Hermia: Do you not jest?
Helena: Yes, sooth, and so do you.
Lysander: Demetrius, I will keep my word with thee?
Demetrius: I’ll not trust your word.
Lysander: What? Should I hurt her, strike her, kill her dead?
Although I hate her, I’ll not harm her so.
Hermia: What? Can you do me greater harm than hate?
Hate me? Wherefore? O me, what news, my love?
Am I not Hermia? Are you not Lysander?
Lysander: Ay, by my life;
And never did desire to see you more.
Tis no jest
That I do hate thee and love Helena.
Hermia: (To Helena)
O me, you juggler, you canker-blossom,
You thief of love! What, have you come by night
And stol’n my love’s heart from him?
Helena: Fie, I’faith!
Have you no modesty, no maiden shame,
No touch of bashfulness?
Fie, fie, you counterfeit, you puppet, you!
Hermia: ‘Puppet?’ Why so? – Ay, that way goes the game.
Now I perceive that she hath urged her height.
Are you grown so high in his esteem
Because I am so dwarfish and so low?
How low am I, thou painted maypole?
I am not yet so low
But my nails can reach unto thine eyes.
Helena: I pray you, thou you mock me, gentlemen,
Let her not hurt me. You perhaps may think
Because she is something lower than myself
That I can match her.
Hermia: Lower? Hark, again!
Helena: Good Helena, do not be so bitter with me.

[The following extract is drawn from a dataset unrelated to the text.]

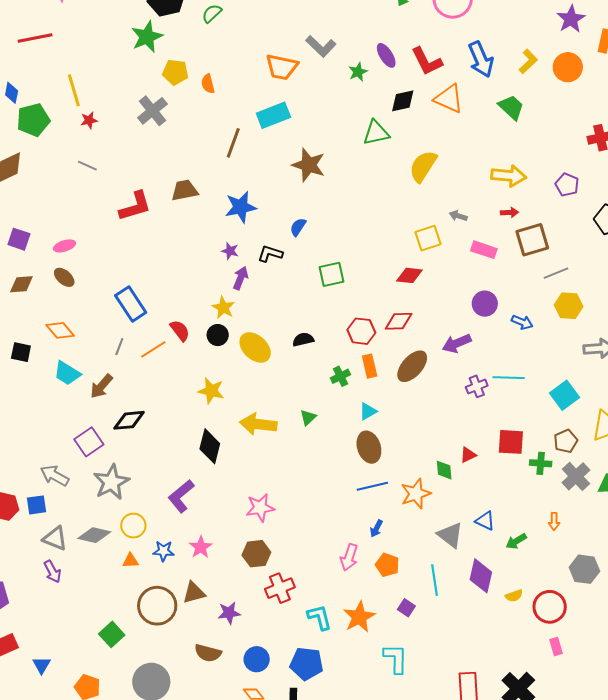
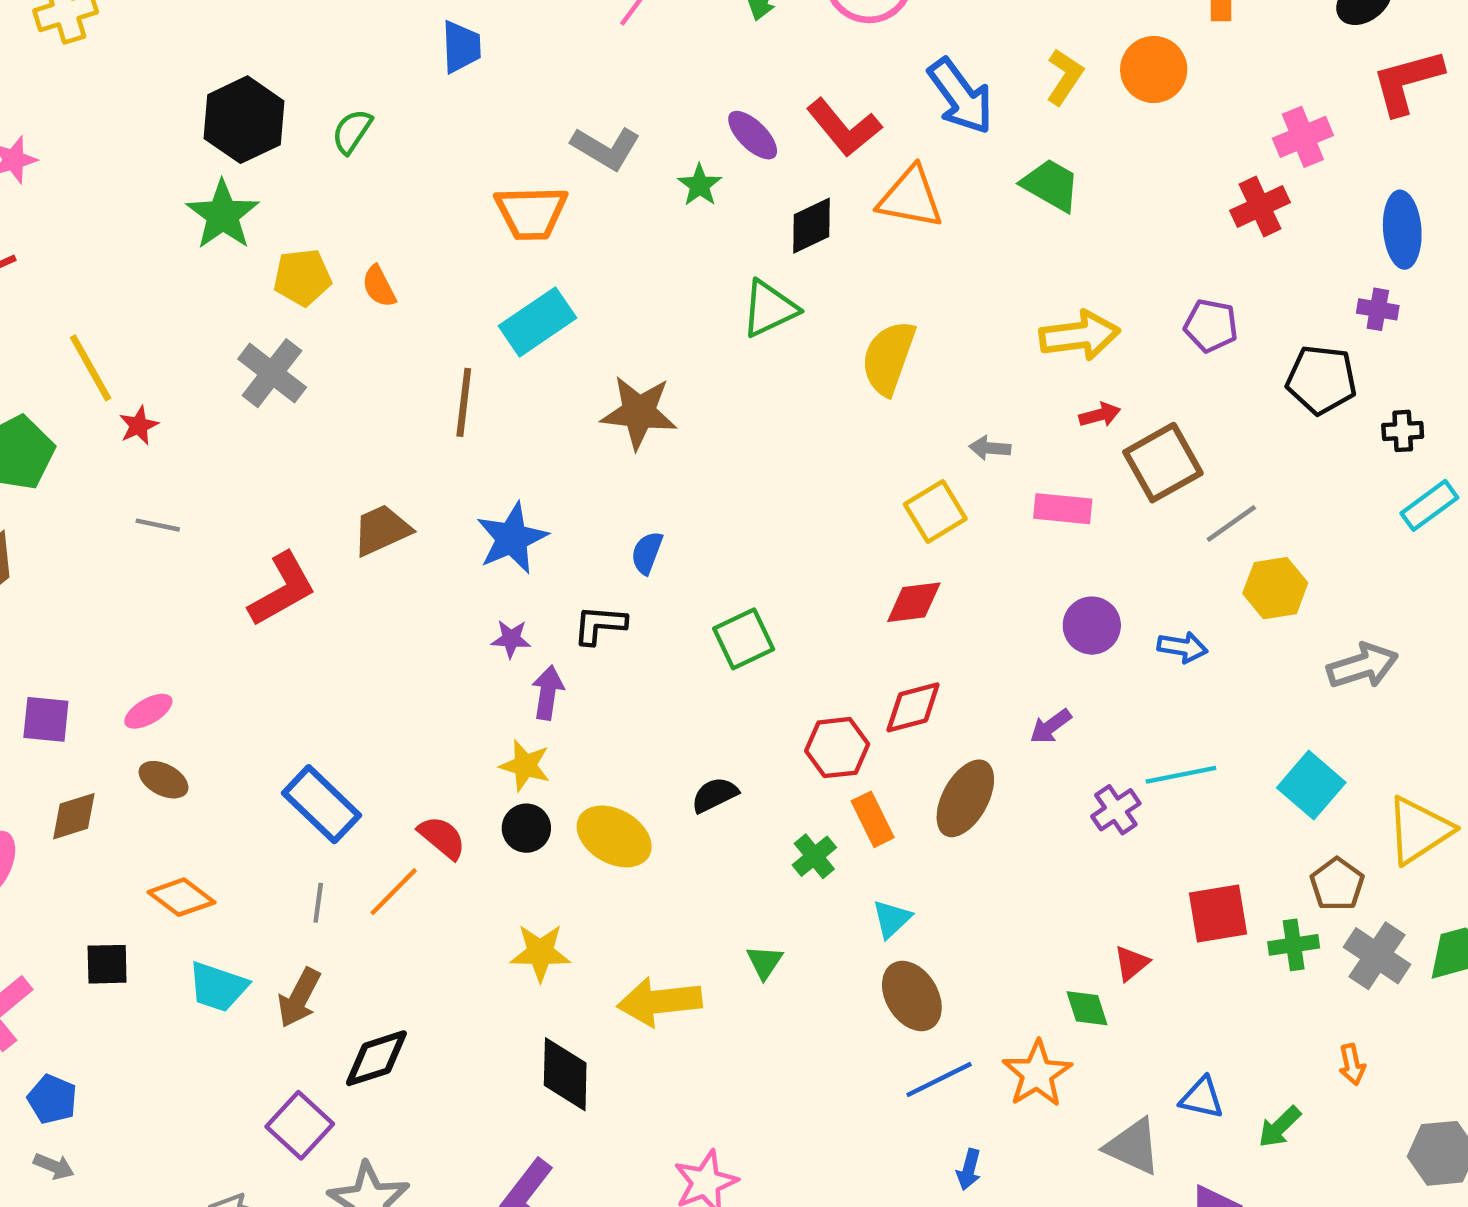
purple arrow: (457, 343) -> (1051, 726), size x0.7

I evermore did love you, Hermia,
Let me quiet go,
To Athens will I bear my folly back,
And follow you no further. Let me go;
You see how simple and fond I am.
Hermia: Why, get thee gone! Who is’t that hinders you?
Helena: A foolish heart that I leave here behind.
Hermia: What, with Lysander?
Helena: With Demetrius.
Hermia: Be not afraid; she shall not harm thee, Helena.
Demetrius: No, sir. She shall not, though you take her part.
Helena: O, when she is angry she is keen and shrewd;
She was a vixen when she went to school,
And though she be but little, she is fierce.
Hermia: Little again? Nothing but low and little?
Why will you suffer her to flout me thus?
Let her come to her.
Lysander: Get you gone, you dwarf,
You minimus of hindering knot-grass made,
You bead, you acorn.
Demetrius: Let her alone: speak not of Helena,
Take not her part; for if thou dost intend
Never so little show of love to her,
Thou shalt aby it.
Lysander: Now she holds me not –
Now follow, if thou dur’st, to try whose right,
Of thou or mine, is most in Helena.
Demetrius: Follow? Nay, I’ll go with thee, cheek by jowl.
(Exit Lysander and Demetrius)
Helena: You, mistress, all this coil is ‘long of you.
Nay, go not back.
Helena: I will not trust you, I,
Nor longer stay in your curst company.
Your hands that mine are quicker for a fray;
My legs are longer, thou, to run away!
(Exit)
Hermia: I am amazed, and know not what to say.